Output the entries word for word. Omit images.
───── SOURCE MATERIAL
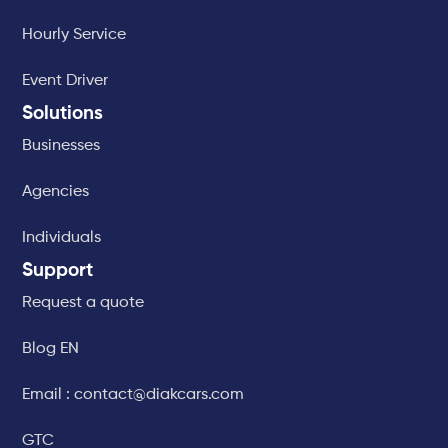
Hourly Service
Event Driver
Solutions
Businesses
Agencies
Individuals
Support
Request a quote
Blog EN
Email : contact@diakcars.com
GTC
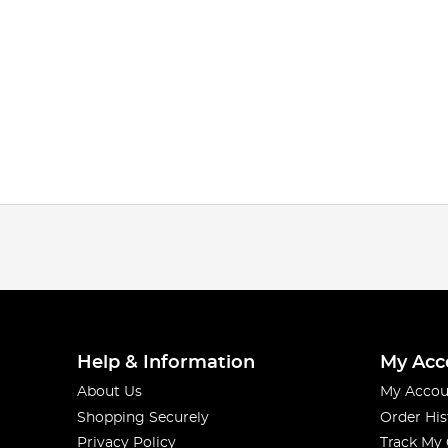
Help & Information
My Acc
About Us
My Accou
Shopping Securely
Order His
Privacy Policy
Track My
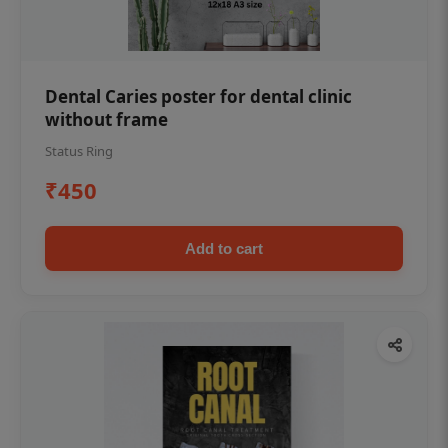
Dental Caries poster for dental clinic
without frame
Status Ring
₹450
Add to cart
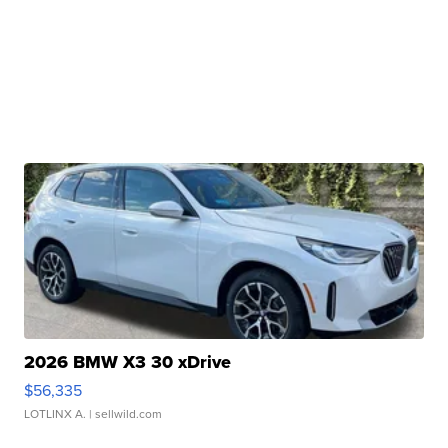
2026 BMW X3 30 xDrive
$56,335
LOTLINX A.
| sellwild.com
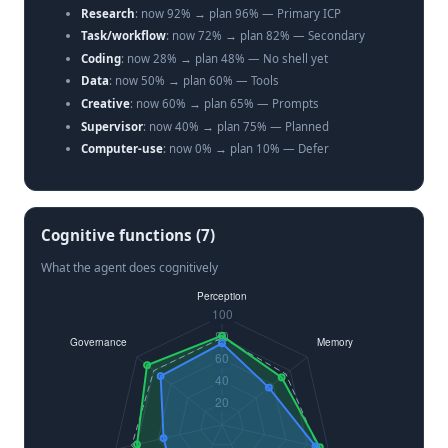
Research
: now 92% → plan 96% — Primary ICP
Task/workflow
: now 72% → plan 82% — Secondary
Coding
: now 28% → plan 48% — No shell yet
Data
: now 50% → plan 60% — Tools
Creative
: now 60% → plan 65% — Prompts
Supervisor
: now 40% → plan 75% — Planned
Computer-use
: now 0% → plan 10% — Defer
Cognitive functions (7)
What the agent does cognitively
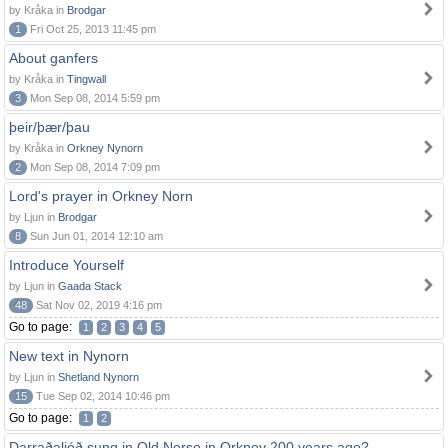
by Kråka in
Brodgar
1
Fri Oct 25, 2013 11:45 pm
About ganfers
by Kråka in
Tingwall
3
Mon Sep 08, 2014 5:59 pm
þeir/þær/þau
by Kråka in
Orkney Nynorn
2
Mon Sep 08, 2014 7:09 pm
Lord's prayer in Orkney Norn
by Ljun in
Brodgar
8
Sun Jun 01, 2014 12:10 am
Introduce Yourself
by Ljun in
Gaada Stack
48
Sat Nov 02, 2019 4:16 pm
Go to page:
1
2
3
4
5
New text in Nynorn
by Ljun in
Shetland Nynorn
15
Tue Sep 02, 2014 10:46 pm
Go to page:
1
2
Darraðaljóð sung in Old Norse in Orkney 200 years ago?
──────────
#### SOLUTION TO THIS TASK:
Hourly Service
Event Driver
Solutions
Businesses
Agencies
Individuals
Support
Request a quote
Blog EN
Email : contact@diakcars.com
GTC
Help & Information
My Acc
About Us
My Accou
Shopping Securely
Order His
Privacy Policy
Track My
Dental Caries poster for dental clinic
without frame
Status Ring
₹450
Add to cart
2026 BMW X3 30 xDrive
$56,335
LOTLINX A.
| sellwild.com
Research
: now 92% → plan 96% — Primary ICP
Task/workflow
: now 72% → plan 82% — Secondary
Coding
: now 28% → plan 48% — No shell yet
Data
: now 50% → plan 60% — Tools
Creative
: now 60% → plan 65% — Prompts
Supervisor
: now 40% → plan 75% — Planned
Computer-use
: now 0% → plan 10% — Defer
Cognitive functions (7)
What the agent does cognitively
by Kråka in
Brodgar
1
Fri Oct 25, 2013 11:45 pm
About ganfers
by Kråka in
Tingwall
3
Mon Sep 08, 2014 5:59 pm
þeir/þær/þau
by Kråka in
Orkney Nynorn
2
Mon Sep 08, 2014 7:09 pm
Lord's prayer in Orkney Norn
by Ljun in
Brodgar
8
Sun Jun 01, 2014 12:10 am
Introduce Yourself
by Ljun in
Gaada Stack
48
Sat Nov 02, 2019 4:16 pm
Go to page:
1
2
3
4
5
New text in Nynorn
by Ljun in
Shetland Nynorn
15
Tue Sep 02, 2014 10:46 pm
Go to page:
1
2
Darraðaljóð sung in Old Norse in Orkney 200 years ago?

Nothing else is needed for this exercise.